NO. I do not think it is possible. It' like saying, can you learn to ride a bike without riding one? No, it is muslce memory and you must experience the actual riding. If you have experience riding in another discipline, then you can learn a lot in books prior to starting the actual ride and be more advanced than had you not read at all, but I do not think riding can be learned via books. It must be done.


----------



## AustinAndPenny (Jul 21, 2012)

Haha, I know some people who have horses and have actually handeled them, done the grooming when they needed me to ect, but I haven't riden them. I have a neighbor who has horses, and rides them western, but quite frankly, my property and theirs combined till thier driveway, is about a 20 acres and I don't have thier phone number. I wouldn't drive up there just to ask about that either. Maybe next time if they don't decide to sell off the horses.

Then there's always a friend but I don't have her number either and she lives maybe 20-23 miles away from me and has actually offered to let me ride her I forget the breed, but her 16.3hh very light grey gelding, Austin. It would be english but, I'd probaly in some ways prefer that better, but I'd actually like to barrel race, And you can't exactly do that in an english saddle. She has also offered to give me severely reduced lessons, for ten dollars a lesson, one lesson a week.


----------



## smrobs (Jul 30, 2008)

$10 is a pretty good deal for a lesson. At this point, with you wanting just to learn how to ride the horse, english or western won't really matter much. Any time spent on a horse is better than no time at all.


----------



## AustinAndPenny (Jul 21, 2012)

Yes. But, that's about a 40 mile trip there and back once a week. And there's no garuntee I can haul my butt up into the saddle, much less get my leg up high enough to put my foot in the stirrup. I'm 5' even. Austin is a little over 6'. If she had a mounting block, and she doesn't I might be able to get up on him. We're even contemplating(sp) leading him over to a fence and I can climb up enough to get on.


----------



## tinyliny (Oct 31, 2009)

A fence can work quite well.

If you have never ridden, there is A LOT to learn. IT's not nearly as simple as you might think. If the girl is willing to give you a lesson, and she has some skill at that, then I'd do it.

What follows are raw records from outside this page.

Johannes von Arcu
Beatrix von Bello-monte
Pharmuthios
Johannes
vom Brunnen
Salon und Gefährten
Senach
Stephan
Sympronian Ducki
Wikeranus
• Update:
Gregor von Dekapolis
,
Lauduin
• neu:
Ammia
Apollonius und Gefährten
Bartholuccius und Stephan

OR, look into a local riding school and take lessons on school horses, which in many ways is a better idea for first learning.


----------



## Prismis (Aug 18, 2012)

40 miles isn't that far... Heck I drive my kids to school further then that everyday lol once a week is worth it for $10! Cheapest I can find around here is $25
_Posted via Mobile Device_


----------



## Hoofprints on my heart (Apr 27, 2011)

Wish I could find lessons around here, cheapest is $25 and the trainer sucks and they told me im "to expierenced"


----------



## Prismis (Aug 18, 2012)

Hoofprints on my heart said:


> Wish I could find lessons around here, cheapest is $25 and the trainer sucks and they told me im "to expierenced"


Maybe you should start doing the training then lol teach them something?
_Posted via Mobile Device_


----------



## SlideStop (Dec 28, 2011)

AustinAndPenny said:


> Yes. But, that's about a 40 mile trip there and back once a week. And there's no garuntee I can haul my butt up into the saddle, much less get my leg up high enough to put my foot in the stirrup. I'm 5' even. Austin is a little over 6'. If she had a mounting block, and she doesn't I might be able to get up on him. We're even contemplating(sp) leading him over to a fence and I can climb up enough to get on.

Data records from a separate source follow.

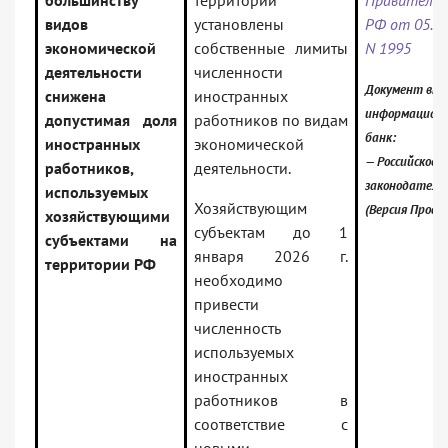
большинству
территорий
Правитель
видов
установлены
РФ от 05.12
экономической
собственные лимиты
N 1995
деятельности
численности
Документ вкл
снижена
иностранных
информацион
допустимая доля
работников по видам
банк:
иностранных
экономической
— Российское
работников,
деятельности.
законодатель
используемых
Хозяйствующим
(Версия Проф)
хозяйствующими
субъектам до 1
субъектами на
января 2026 г.
территории РФ
необходимо
привести
численность
используемых
иностранных
работников в
соответствие с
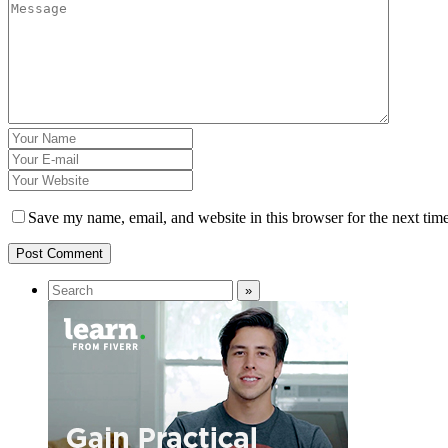
Save my name, email, and website in this browser for the next tim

I commute 40 miles round trip to school. Usually takes me about 35-45 minutes. I know people who keep there horses that far away from them. I'm short and heavy so I need a mounting block but one always isn't available. Trucks, fences, stumps, milk crates, benches chairs also work great as mounting blocks!  worse case bring you own stepping stool! $10 is a MORE THEN FAIR price for a lesson and I think you would be silly to pass it up. At least go and try it, worst case its not for you!
_Posted via Mobile Device_


----------



## SlideStop (Dec 28, 2011)

I'm sorry, not round trip. 40 miles one way.
_Posted via Mobile Device_


----------



## DancingArabian (Jul 15, 2011)

Figure out the cost of gas and add it to the cost of the lesson. Compare that figure to what it would cost to take lessons someplace closer.
_Posted via Mobile Device_


----------



## Tazmanian Devil (Oct 11, 2008)

AustinAndPenny said:


> Just learning to ride westerns with no horse, no trainer, no one to help me but books and strangers off of the internet.
> 
> Is it possible?
> 
> ...



I was tempted to agree with what others have posted. You cannot learn to ride a horse without riding a horse. This is true for just about any skill.

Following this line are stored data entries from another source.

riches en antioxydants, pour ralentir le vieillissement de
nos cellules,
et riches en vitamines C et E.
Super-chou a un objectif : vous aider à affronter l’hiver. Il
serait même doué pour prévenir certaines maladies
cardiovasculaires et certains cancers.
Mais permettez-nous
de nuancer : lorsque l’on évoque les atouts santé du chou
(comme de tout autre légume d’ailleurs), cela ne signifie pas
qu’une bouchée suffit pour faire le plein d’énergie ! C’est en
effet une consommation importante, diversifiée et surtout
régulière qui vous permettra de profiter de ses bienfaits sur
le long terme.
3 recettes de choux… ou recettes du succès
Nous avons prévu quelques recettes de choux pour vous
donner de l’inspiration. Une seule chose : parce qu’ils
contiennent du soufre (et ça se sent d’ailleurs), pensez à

However, since you DON'T have a horse... Then yes, you can learn everything you will ever need to know about riding without actually riding a horse. You can use and perfect all the concepts you have learned while continuing to never actually ride a horse.

Just don't expect all that experience to transfer if you do actually get on a horse.

As the saying goes - "No plan survives contact with the enemy." In other words, theory is great, but is very different once put into practice.

Stay safe.


----------



## wild old thing (Jun 15, 2012)

AustinAndPenny said:


> Just learning to ride westerns with no horse, no trainer, no one to help me but books and strangers off of the internet.
> 
> Is it possible?
> 
> ...


You can understand and embrace the concept, but the execution is not possible without a horse.

Horses are thinking creatures. And this is why it's important if you really want to learn to ride - to actually ride. Because they think. And act. Sometimes they think but don't act or don't do what you think they will and do something entirely different. And worse, sometimes they act without thinking. Horses are very intuitive. And surprising and independent. They will amaze you. And they will confound you, too. Nothing like telling a horse, "Horse, I'd like to do "***"" and the horse telling you..."well, I'd like to do "***", and because they're bigger, they'll probably keeping doing "***" if you don't know how to tell them otherwise.

Because there's the act of riding: if you're lucky, you and your horse will eventually know each other and come together - two thinking feeling individuals that become a partnership, even if it's only for a minute or two. THAT MOMENT is FANTASTIC!! When you press and ask and they give! Dear Lord how wonderful is that????!!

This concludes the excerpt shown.